---- Information given

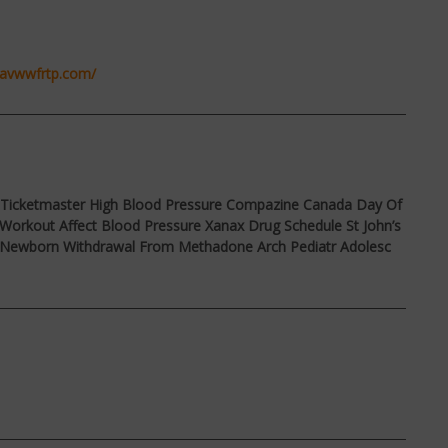
ravwwfrtp.com/
vir Ticketmaster High Blood Pressure Compazine Canada Day Of
Workout Affect Blood Pressure Xanax Drug Schedule St John’s
gs Newborn Withdrawal From Methadone Arch Pediatr Adolesc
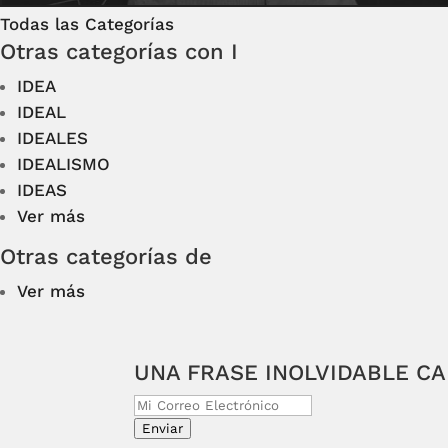
Todas las Categorías
Otras categorías con I
IDEA
IDEAL
IDEALES
IDEALISMO
IDEAS
Ver más
Otras categorías de
Ver más
UNA FRASE INOLVIDABLE C
Enviar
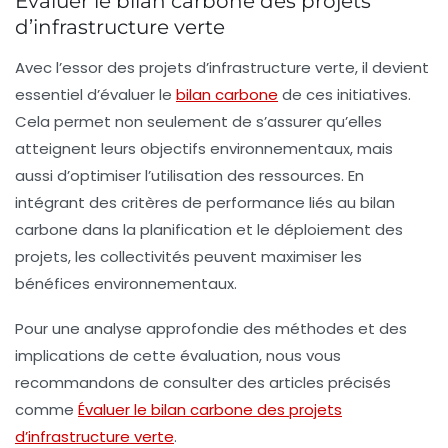
Évaluer le bilan carbone des projets
d’infrastructure verte
Avec l’essor des projets d’infrastructure verte, il devient
essentiel d’évaluer le
bilan carbone
de ces initiatives.
Cela permet non seulement de s’assurer qu’elles
atteignent leurs objectifs environnementaux, mais
aussi d’optimiser l’utilisation des ressources. En
intégrant des critères de performance liés au bilan
carbone dans la planification et le déploiement des
projets, les collectivités peuvent maximiser les
bénéfices environnementaux.
Pour une analyse approfondie des méthodes et des
implications de cette évaluation, nous vous
recommandons de consulter des articles précisés
comme
Évaluer le bilan carbone des projets
d’infrastructure verte
.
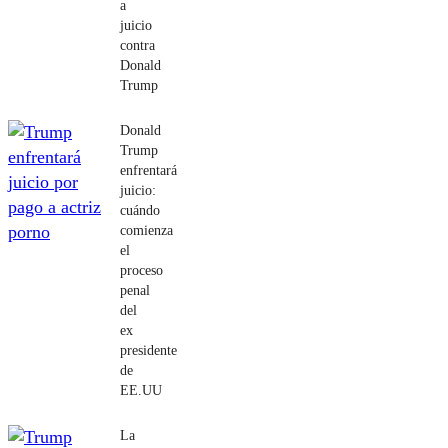
a
juicio
contra
Donald
Trump
Donald
Trump
enfrentará
juicio:
cuándo
comienza
el
proceso
penal
del
ex
presidente
de
EE.UU
La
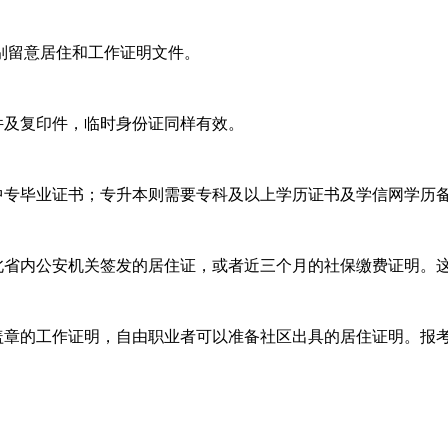
留意居住和工作证明文件。
及复印件，临时身份证同样有效。
专毕业证书；专升本则需要专科及以上学历证书及学信网学历
省内公安机关签发的居住证，或者近三个月的社保缴费证明。
章的工作证明，自由职业者可以准备社区出具的居住证明。报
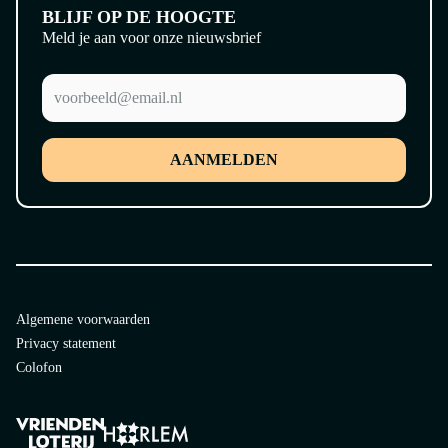
BLIJF OP DE HOOGTE
Meld je aan voor onze nieuwsbrief
AANMELDEN
Algemene voorwaarden
Privacy statement
Colofon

--------

▸ What you need to do: Starting at the line above that holds "vir Ticketmaster High", return each line up to and including the one that holds "implications de cette évaluation, nous vous", exactly as written, minus any pictures.

▸ Result for this task:
vir Ticketmaster High Blood Pressure Compazine Canada Day Of
Workout Affect Blood Pressure Xanax Drug Schedule St John’s
gs Newborn Withdrawal From Methadone Arch Pediatr Adolesc
Todas las Categorías
Otras categorías con I
IDEA
IDEAL
IDEALES
IDEALISMO
IDEAS
Ver más
Otras categorías de
Ver más
UNA FRASE INOLVIDABLE C
Enviar
Évaluer le bilan carbone des projets
d’infrastructure verte
Avec l’essor des projets d’infrastructure verte, il devient
essentiel d’évaluer le
bilan carbone
de ces initiatives.
Cela permet non seulement de s’assurer qu’elles
atteignent leurs objectifs environnementaux, mais
aussi d’optimiser l’utilisation des ressources. En
intégrant des critères de performance liés au bilan
carbone dans la planification et le déploiement des
projets, les collectivités peuvent maximiser les
bénéfices environnementaux.
Pour une analyse approfondie des méthodes et des
implications de cette évaluation, nous vous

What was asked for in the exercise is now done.